Work instructions –
Down to the last word, output the records below, skipping any images.
*** Source information
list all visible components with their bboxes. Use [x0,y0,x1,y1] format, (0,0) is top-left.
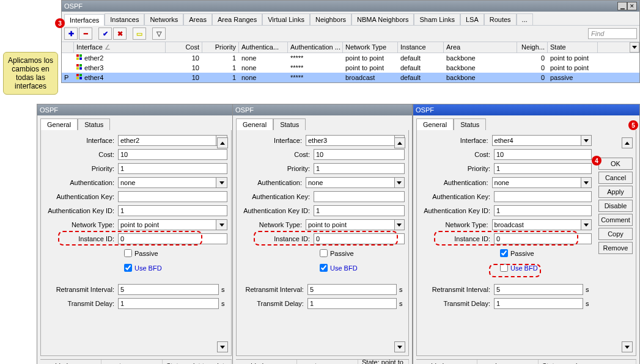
tab-general[interactable]: General [40,118,78,130]
scroll-up-icon[interactable] [622,137,633,148]
copy-button[interactable]: Copy [598,228,633,240]
scroll-down-icon[interactable] [622,341,633,352]
authkey-input[interactable] [494,191,592,202]
column-header[interactable]: Area [444,42,517,53]
nettype-input[interactable] [118,219,216,230]
ok-button[interactable]: OK [598,158,633,170]
usebfd-checkbox[interactable] [320,264,328,272]
nettype-input[interactable] [492,219,581,230]
dropdown-icon[interactable] [216,177,227,188]
column-header[interactable]: Authentication ... [288,42,343,53]
tab-general[interactable]: General [236,118,273,130]
usebfd-checkbox[interactable] [124,264,132,272]
filter-button[interactable]: ▽ [152,27,166,40]
apply-button[interactable]: Apply [598,186,633,198]
comment-button[interactable]: Comment [598,214,633,226]
authkeyid-input[interactable] [314,205,405,216]
tab-interfaces[interactable]: Interfaces [64,14,105,26]
tdelay-input[interactable] [494,298,583,309]
instid-input[interactable] [118,233,227,244]
column-header[interactable]: Interface ∠ [74,42,166,53]
remove-button[interactable]: ━ [79,27,92,40]
cost-input[interactable] [314,149,405,160]
retrans-input[interactable] [494,284,583,295]
status-passive: passive [297,360,358,364]
dropdown-icon[interactable] [581,135,592,146]
tab-instances[interactable]: Instances [105,13,144,25]
scroll-up-icon[interactable] [394,137,405,148]
column-header[interactable]: Instance [398,42,444,53]
tab-areas[interactable]: Areas [183,13,212,25]
passive-checkbox[interactable] [124,249,132,257]
table-row[interactable]: ether3101none*****point to pointdefaultb… [62,63,639,73]
retrans-input[interactable] [307,284,397,295]
tab-general[interactable]: General [416,118,454,130]
auth-input[interactable] [118,177,216,188]
column-header[interactable] [62,42,74,53]
tab-shamlinks[interactable]: Sham Links [414,13,460,25]
dropdown-icon[interactable] [395,177,405,188]
dropdown-icon[interactable] [581,177,592,188]
auth-input[interactable] [306,177,395,188]
tdelay-input[interactable] [118,298,219,309]
instid-input[interactable] [494,233,592,244]
cost-input[interactable] [494,149,592,160]
passive-checkbox[interactable] [320,249,328,257]
disable-button[interactable]: ✖ [113,27,127,40]
tdelay-input[interactable] [307,298,397,309]
authkey-input[interactable] [314,191,405,202]
tab-routes[interactable]: Routes [484,13,517,25]
column-header[interactable]: Neigh... [517,42,548,53]
column-header[interactable]: Network Type [343,42,398,53]
enable-button[interactable]: ✔ [98,27,112,40]
dropdown-icon[interactable] [395,219,405,230]
tab-[interactable]: ... [517,13,533,25]
tab-arearanges[interactable]: Area Ranges [212,13,262,25]
interface-input[interactable] [306,135,395,146]
scroll-down-icon[interactable] [217,341,228,352]
disable-button[interactable]: Disable [598,200,633,212]
scroll-down-icon[interactable] [394,341,405,352]
comment-button[interactable]: ▭ [133,27,146,40]
authkeyid-input[interactable] [118,205,227,216]
column-header[interactable]: Authentica... [239,42,288,53]
column-menu-icon[interactable] [630,42,639,53]
scroll-up-icon[interactable] [217,137,228,148]
dropdown-icon[interactable] [581,219,592,230]
instid-input[interactable] [314,233,405,244]
tab-virtuallinks[interactable]: Virtual Links [262,13,310,25]
minimize-icon[interactable]: ▁ [617,2,627,10]
remove-button[interactable]: Remove [598,242,633,254]
nettype-input[interactable] [306,219,395,230]
retrans-input[interactable] [118,284,219,295]
auth-input[interactable] [492,177,581,188]
authkey-input[interactable] [118,191,227,202]
tab-status[interactable]: Status [78,118,110,130]
priority-input[interactable] [314,163,405,174]
usebfd-checkbox[interactable] [500,264,508,272]
column-header[interactable]: State [548,42,598,53]
cost-input[interactable] [118,149,227,160]
interface-input[interactable] [118,135,216,146]
tab-status[interactable]: Status [273,118,306,130]
add-button[interactable]: ✚ [64,27,78,40]
column-header[interactable]: Cost [166,42,202,53]
column-header[interactable]: Priority [202,42,239,53]
status-enabled: enabled [40,360,101,364]
tab-lsa[interactable]: LSA [460,13,484,25]
interface-input[interactable] [492,135,581,146]
find-input[interactable] [588,28,637,39]
tab-status[interactable]: Status [454,118,486,130]
close-icon[interactable]: ✕ [627,2,637,10]
tab-neighbors[interactable]: Neighbors [310,13,351,25]
table-row[interactable]: P ether4101none*****broadcastdefaultback… [62,73,639,82]
priority-input[interactable] [118,163,227,174]
cancel-button[interactable]: Cancel [598,172,633,184]
tab-networks[interactable]: Networks [144,13,183,25]
dropdown-icon[interactable] [216,219,227,230]
tab-nbmaneighbors[interactable]: NBMA Neighbors [351,13,414,25]
passive-checkbox[interactable] [500,249,508,257]
priority-input[interactable] [494,163,592,174]
authkeyid-input[interactable] [494,205,592,216]
table-row[interactable]: ether2101none*****point to pointdefaultb… [62,53,639,63]
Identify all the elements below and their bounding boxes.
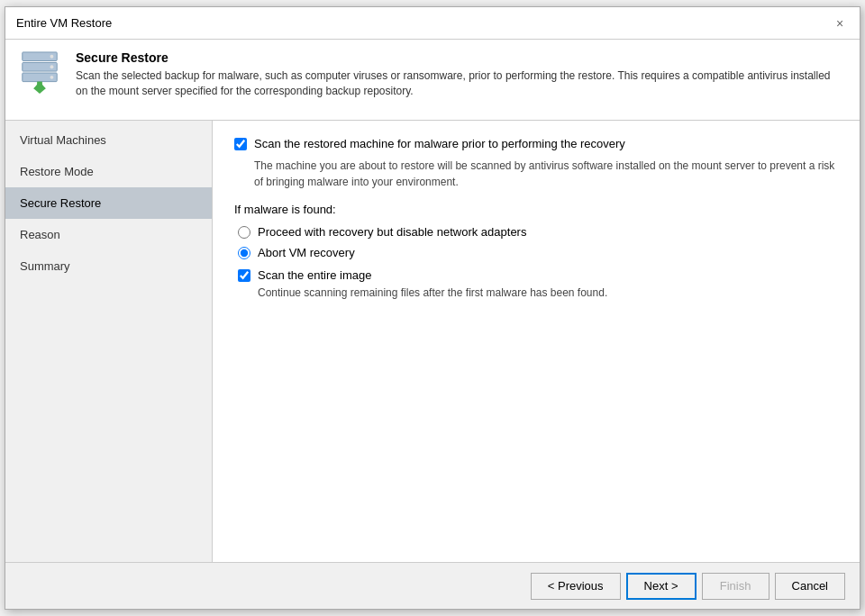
******
Written solution –
list all visible components with their bboxes. Use [x0,y0,x1,y1] format, (0,0) is top-left.
tab-general[interactable]: General [40,118,78,130]
scroll-up-icon[interactable] [622,137,633,148]
copy-button[interactable]: Copy [598,228,633,240]
scroll-down-icon[interactable] [622,341,633,352]
authkey-input[interactable] [494,191,592,202]
column-header[interactable]: Area [444,42,517,53]
nettype-input[interactable] [118,219,216,230]
ok-button[interactable]: OK [598,158,633,170]
usebfd-checkbox[interactable] [320,264,328,272]
nettype-input[interactable] [492,219,581,230]
dropdown-icon[interactable] [216,177,227,188]
column-header[interactable]: Authentication ... [288,42,343,53]
tab-general[interactable]: General [236,118,273,130]
usebfd-checkbox[interactable] [124,264,132,272]
filter-button[interactable]: ▽ [152,27,166,40]
apply-button[interactable]: Apply [598,186,633,198]
comment-button[interactable]: Comment [598,214,633,226]
authkeyid-input[interactable] [314,205,405,216]
tab-interfaces[interactable]: Interfaces [64,14,105,26]
tdelay-input[interactable] [494,298,583,309]
instid-input[interactable] [118,233,227,244]
column-header[interactable]: Interface ∠ [74,42,166,53]
remove-button[interactable]: ━ [79,27,92,40]
cost-input[interactable] [314,149,405,160]
retrans-input[interactable] [494,284,583,295]
status-passive: passive [297,360,358,364]
dropdown-icon[interactable] [581,135,592,146]
tab-instances[interactable]: Instances [105,13,144,25]
scroll-up-icon[interactable] [394,137,405,148]
column-header[interactable]: Instance [398,42,444,53]
tab-areas[interactable]: Areas [183,13,212,25]
passive-checkbox[interactable] [124,249,132,257]
table-row[interactable]: ether3101none*****point to pointdefaultb… [62,63,639,73]
retrans-input[interactable] [307,284,397,295]
tab-general[interactable]: General [416,118,454,130]
auth-input[interactable] [118,177,216,188]
column-header[interactable] [62,42,74,53]
tab-shamlinks[interactable]: Sham Links [414,13,460,25]
dropdown-icon[interactable] [395,177,405,188]
dropdown-icon[interactable] [581,177,592,188]
auth-input[interactable] [306,177,395,188]
tdelay-input[interactable] [118,298,219,309]
instid-input[interactable] [494,233,592,244]
cost-input[interactable] [494,149,592,160]
passive-checkbox[interactable] [320,249,328,257]
disable-button[interactable]: ✖ [113,27,127,40]
tdelay-input[interactable] [307,298,397,309]
authkey-input[interactable] [314,191,405,202]
tab-routes[interactable]: Routes [484,13,517,25]
column-header[interactable]: Neigh... [517,42,548,53]
column-header[interactable]: Network Type [343,42,398,53]
enable-button[interactable]: ✔ [98,27,112,40]
dropdown-icon[interactable] [395,219,405,230]
tab-[interactable]: ... [517,13,533,25]
tab-arearanges[interactable]: Area Ranges [212,13,262,25]
interface-input[interactable] [306,135,395,146]
scroll-down-icon[interactable] [217,341,228,352]
disable-button[interactable]: Disable [598,200,633,212]
scroll-down-icon[interactable] [394,341,405,352]
comment-button[interactable]: ▭ [133,27,146,40]
authkeyid-input[interactable] [118,205,227,216]
column-header[interactable]: Authentica... [239,42,288,53]
column-menu-icon[interactable] [630,42,639,53]
scroll-up-icon[interactable] [217,137,228,148]
dropdown-icon[interactable] [581,219,592,230]
instid-input[interactable] [314,233,405,244]
tab-virtuallinks[interactable]: Virtual Links [262,13,310,25]
minimize-icon[interactable]: ▁ [617,2,627,10]
remove-button[interactable]: Remove [598,242,633,254]
nettype-input[interactable] [306,219,395,230]
retrans-input[interactable] [118,284,219,295]
auth-input[interactable] [492,177,581,188]
authkey-input[interactable] [118,191,227,202]
tab-status[interactable]: Status [78,118,110,130]
priority-input[interactable] [314,163,405,174]
usebfd-checkbox[interactable] [500,264,508,272]
column-header[interactable]: State [548,42,598,53]
cost-input[interactable] [118,149,227,160]
interface-input[interactable] [118,135,216,146]
tab-status[interactable]: Status [273,118,306,130]
add-button[interactable]: ✚ [64,27,78,40]
column-header[interactable]: Cost [166,42,202,53]
column-header[interactable]: Priority [202,42,239,53]
status-enabled: enabled [40,360,101,364]
tab-lsa[interactable]: LSA [460,13,484,25]
interface-input[interactable] [492,135,581,146]
find-input[interactable] [588,28,637,39]
tab-status[interactable]: Status [454,118,486,130]
close-icon[interactable]: ✕ [627,2,637,10]
tab-neighbors[interactable]: Neighbors [310,13,351,25]
table-row[interactable]: P ether4101none*****broadcastdefaultback… [62,73,639,82]
priority-input[interactable] [118,163,227,174]
cancel-button[interactable]: Cancel [598,172,633,184]
tab-networks[interactable]: Networks [144,13,183,25]
dropdown-icon[interactable] [216,219,227,230]
tab-nbmaneighbors[interactable]: NBMA Neighbors [351,13,414,25]
passive-checkbox[interactable] [500,249,508,257]
priority-input[interactable] [494,163,592,174]
authkeyid-input[interactable] [494,205,592,216]
table-row[interactable]: ether2101none*****point to pointdefaultb… [62,53,639,63]
Identify all the elements below and their bounding boxes.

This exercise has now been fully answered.